EXERCISE INSTRUCTIONS:
Locate every line in the material below that has the word "yazmaz". Copy each of those lines.

TASK DATA:
···
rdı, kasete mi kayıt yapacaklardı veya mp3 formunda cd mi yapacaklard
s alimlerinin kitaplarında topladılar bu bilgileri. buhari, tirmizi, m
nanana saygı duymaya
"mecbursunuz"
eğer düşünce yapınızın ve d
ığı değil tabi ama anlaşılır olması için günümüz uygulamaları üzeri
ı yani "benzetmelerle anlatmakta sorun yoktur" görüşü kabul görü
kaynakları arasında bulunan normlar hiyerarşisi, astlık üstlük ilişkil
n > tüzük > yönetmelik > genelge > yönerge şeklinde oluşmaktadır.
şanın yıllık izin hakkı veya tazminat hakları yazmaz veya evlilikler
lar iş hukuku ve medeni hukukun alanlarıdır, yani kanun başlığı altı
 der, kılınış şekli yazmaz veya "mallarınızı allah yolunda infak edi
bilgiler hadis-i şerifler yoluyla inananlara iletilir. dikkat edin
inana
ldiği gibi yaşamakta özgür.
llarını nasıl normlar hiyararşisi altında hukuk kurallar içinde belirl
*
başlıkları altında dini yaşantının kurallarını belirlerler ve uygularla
···
ANSWER FOR THIS EXERCISE:
şanın yıllık izin hakkı veya tazminat hakları yazmaz veya evlilikler
 der, kılınış şekli yazmaz veya "mallarınızı allah yolunda infak edi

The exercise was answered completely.